Fagatogo village (the capital?!) is home to the Jean P. Haydon Museum, exhibiting local historic artifacts in a former U.S. Navy facility. A trail leads up to Blunts Point Battery, a WWII gun site

After several centuries of colonial back and forth between England, Germany and the USA, Pago Pago finally became a US territory in 1900. The reason for the long fight was actually the natural deep, very protected harbor of Pago Pago and the fact that the island was located smack in the middle of the best whaling grounds in the world. Always keen to discover good deals, the Americans quickly figured out they could catch and process large predatory fish such as tuna and swordfish right off the deep harbor.

During our ship’s arranged tour we learned that Tuna canning is the main economic activity in town. Exports are almost exclusively from tuna canneries such as  Chicken of the Sea and Starkist (Heinz), which are both located in Pago Pago. 14% of the population is employed here and they export close to half a billion US dollars of canned fish and pet food a year.

He just drove while she talked…

Our tour vehicle needs a separate description for readers that are not used to exotic islands and road conditions. We’re talking a 1975 or there about, chassis of a Ford/Chevy or Datsun/Toyota truck, completely rebuild with a passenger wagon, hand-built for some 12 to 16 passengers and decorated by everything that  may make you feel comfortable such as curtains and kitchen items or religious relics of questionable history. The tour was only $25 per person, but on several occasions we thought the truck’s sounds indicated it was done and over with. Probably that is the charm however. The driver and his wife with an unpronounceable mile long name took us around the middle of the island with many little villages up and down the road. What’s interesting is to see that many houses have their own little graveyards, only meant for family. This is a clear indicator that communities have longevities. Samoans hold on to their circles. But the question arises after seeing a for sale sign on a house; does that include the graves? And here is where I learn something about humanity.

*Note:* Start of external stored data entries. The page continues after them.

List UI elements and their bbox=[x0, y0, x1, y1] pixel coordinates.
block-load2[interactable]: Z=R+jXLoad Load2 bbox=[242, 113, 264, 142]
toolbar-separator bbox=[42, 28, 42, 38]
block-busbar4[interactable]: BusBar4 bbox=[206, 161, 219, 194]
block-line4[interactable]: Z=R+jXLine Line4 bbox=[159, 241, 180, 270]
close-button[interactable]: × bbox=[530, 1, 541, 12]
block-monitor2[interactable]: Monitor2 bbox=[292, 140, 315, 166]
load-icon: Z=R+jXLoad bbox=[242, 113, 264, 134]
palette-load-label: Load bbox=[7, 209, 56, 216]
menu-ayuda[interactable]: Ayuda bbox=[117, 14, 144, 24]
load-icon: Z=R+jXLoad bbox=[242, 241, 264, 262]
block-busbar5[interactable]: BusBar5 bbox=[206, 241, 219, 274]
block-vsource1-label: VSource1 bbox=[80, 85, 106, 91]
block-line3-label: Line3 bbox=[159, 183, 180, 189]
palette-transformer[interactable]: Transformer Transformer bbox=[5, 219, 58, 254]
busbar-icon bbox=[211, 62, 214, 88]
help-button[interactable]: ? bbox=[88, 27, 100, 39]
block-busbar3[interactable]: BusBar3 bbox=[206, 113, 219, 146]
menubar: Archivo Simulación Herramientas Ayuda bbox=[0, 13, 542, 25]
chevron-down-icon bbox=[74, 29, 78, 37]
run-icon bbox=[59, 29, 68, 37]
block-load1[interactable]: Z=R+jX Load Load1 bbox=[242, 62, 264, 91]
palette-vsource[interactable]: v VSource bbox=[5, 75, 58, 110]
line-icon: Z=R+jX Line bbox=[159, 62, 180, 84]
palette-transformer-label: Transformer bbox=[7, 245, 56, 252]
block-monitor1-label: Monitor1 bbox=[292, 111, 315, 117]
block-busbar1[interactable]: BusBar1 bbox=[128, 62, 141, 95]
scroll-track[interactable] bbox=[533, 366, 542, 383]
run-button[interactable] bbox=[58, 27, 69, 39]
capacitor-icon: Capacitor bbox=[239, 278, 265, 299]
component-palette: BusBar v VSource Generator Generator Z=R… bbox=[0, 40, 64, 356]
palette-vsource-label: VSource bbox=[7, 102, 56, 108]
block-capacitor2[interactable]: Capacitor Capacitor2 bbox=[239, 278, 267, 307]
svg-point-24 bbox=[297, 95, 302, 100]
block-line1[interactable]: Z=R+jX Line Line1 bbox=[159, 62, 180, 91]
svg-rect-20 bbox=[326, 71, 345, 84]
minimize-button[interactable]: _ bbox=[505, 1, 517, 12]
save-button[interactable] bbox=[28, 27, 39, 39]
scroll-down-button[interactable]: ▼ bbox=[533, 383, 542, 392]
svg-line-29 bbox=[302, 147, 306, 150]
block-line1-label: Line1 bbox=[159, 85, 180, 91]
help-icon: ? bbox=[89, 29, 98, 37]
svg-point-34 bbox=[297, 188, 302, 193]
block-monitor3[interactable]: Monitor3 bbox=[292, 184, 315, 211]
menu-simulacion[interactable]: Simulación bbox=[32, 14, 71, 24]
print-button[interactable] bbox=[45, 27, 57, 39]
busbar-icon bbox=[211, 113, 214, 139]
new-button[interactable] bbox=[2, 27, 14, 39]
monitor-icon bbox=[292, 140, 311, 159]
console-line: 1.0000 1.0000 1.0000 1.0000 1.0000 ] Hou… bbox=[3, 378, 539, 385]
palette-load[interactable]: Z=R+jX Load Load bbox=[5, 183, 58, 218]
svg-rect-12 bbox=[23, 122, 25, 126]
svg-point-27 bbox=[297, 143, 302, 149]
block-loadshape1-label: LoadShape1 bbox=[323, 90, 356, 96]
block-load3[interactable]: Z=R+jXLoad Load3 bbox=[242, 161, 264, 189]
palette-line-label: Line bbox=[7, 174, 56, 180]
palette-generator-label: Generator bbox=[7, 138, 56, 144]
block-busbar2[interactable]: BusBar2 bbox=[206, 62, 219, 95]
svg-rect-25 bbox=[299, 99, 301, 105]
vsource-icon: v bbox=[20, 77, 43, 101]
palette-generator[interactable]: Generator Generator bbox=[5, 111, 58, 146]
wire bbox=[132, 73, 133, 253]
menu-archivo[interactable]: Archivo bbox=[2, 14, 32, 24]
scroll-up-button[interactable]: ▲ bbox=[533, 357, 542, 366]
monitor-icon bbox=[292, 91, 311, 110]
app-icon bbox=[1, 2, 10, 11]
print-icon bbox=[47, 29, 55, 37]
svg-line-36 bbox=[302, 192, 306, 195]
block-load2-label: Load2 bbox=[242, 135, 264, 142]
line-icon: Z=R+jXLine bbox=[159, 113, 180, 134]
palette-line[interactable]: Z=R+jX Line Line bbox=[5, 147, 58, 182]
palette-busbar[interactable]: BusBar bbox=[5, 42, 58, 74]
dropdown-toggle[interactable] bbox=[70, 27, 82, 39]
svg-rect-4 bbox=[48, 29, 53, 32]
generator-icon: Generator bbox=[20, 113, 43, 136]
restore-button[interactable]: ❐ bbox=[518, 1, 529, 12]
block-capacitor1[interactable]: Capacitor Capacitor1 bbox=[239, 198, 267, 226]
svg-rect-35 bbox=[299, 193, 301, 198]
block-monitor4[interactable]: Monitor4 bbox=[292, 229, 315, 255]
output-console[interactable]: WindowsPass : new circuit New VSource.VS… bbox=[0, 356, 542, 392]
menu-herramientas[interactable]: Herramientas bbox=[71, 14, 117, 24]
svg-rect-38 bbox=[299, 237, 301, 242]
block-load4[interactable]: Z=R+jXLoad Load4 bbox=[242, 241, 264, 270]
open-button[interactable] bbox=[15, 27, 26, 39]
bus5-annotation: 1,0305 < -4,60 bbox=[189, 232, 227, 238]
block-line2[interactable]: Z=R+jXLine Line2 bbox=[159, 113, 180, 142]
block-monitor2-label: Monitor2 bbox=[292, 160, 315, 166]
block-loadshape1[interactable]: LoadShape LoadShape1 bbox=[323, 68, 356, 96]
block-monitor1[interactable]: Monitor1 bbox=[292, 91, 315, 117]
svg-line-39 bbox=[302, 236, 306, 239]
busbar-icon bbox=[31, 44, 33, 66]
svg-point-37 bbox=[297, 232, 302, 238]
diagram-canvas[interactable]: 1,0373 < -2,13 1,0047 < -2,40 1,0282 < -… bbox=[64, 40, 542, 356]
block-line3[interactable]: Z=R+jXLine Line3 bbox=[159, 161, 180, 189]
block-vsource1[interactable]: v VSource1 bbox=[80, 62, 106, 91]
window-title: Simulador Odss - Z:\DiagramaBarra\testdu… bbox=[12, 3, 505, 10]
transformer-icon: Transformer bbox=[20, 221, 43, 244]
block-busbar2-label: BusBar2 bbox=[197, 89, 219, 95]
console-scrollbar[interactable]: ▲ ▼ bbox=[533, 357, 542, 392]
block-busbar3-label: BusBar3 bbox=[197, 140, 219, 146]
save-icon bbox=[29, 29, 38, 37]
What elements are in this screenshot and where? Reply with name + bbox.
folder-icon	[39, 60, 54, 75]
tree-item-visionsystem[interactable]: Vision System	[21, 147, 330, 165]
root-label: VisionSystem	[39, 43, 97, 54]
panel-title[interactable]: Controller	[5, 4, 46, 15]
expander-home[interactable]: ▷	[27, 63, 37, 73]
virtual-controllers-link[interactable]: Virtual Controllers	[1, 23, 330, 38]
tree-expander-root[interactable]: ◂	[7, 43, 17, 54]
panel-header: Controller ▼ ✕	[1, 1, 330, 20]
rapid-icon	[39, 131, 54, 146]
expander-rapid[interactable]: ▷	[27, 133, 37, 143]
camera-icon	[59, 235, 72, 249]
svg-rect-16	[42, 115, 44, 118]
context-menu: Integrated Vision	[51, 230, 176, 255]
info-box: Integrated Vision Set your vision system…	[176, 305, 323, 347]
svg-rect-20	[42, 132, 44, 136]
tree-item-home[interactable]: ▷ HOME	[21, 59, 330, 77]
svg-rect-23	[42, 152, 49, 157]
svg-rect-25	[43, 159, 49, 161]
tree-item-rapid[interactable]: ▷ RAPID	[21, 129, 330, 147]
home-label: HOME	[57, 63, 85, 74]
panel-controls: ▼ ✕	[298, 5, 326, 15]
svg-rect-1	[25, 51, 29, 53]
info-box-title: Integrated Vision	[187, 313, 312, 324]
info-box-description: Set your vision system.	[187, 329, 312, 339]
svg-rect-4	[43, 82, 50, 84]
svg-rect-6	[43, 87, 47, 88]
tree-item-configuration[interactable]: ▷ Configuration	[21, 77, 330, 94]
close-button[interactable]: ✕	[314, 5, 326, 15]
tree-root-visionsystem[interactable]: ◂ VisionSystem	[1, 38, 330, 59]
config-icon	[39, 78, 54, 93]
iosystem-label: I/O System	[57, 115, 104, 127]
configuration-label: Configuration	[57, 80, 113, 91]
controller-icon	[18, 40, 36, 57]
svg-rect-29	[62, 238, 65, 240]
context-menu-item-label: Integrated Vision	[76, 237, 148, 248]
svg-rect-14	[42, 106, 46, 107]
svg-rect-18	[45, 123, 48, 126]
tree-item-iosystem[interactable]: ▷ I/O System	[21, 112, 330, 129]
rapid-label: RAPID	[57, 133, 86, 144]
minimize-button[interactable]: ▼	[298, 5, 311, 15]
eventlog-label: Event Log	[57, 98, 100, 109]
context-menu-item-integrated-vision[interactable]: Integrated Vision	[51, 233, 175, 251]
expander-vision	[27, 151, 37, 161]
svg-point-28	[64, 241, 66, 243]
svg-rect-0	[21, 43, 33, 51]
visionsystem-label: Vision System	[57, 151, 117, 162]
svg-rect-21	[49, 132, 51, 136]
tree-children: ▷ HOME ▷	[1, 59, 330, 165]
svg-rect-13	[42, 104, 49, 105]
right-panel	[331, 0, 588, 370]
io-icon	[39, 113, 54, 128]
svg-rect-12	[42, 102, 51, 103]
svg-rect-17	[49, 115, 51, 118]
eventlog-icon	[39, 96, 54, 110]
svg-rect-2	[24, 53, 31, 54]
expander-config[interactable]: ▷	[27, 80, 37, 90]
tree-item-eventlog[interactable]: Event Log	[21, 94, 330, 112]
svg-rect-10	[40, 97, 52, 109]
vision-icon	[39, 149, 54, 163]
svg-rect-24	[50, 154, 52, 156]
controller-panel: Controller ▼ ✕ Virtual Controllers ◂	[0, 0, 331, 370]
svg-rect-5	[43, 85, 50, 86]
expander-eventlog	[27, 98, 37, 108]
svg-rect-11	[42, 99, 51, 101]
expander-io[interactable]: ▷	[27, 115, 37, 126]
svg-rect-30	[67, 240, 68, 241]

When Samoans sell their home, which happens to include a couple of graves, they will perform the ritual for re-interring human remains, which is termed liutofaga. It involves opening of the grave, removing the bones, oiling them and, with accompanying prayers, wrapping them in tapa cloth for re-interment elsewhere. Life can be make so simple, doesn’t it?

After a couple of photo stops, we are returned to the cruise docks, give a quick goodbye to the local representative and mount the Ships Planck for a late afternoon liquid snack. We’re both feeling the respiratory pressure so we decide on room service for the evening. Maybe a lot of hot chicken soup will do the trick. We hope so.

Pago Pago is a South Pacific Island that has been touched by western culture, but somehow managed to keep an authenticity about it. It’s literally located in the middle of nowhere Pacific Ocean, which is probably the reason why it kept some local color.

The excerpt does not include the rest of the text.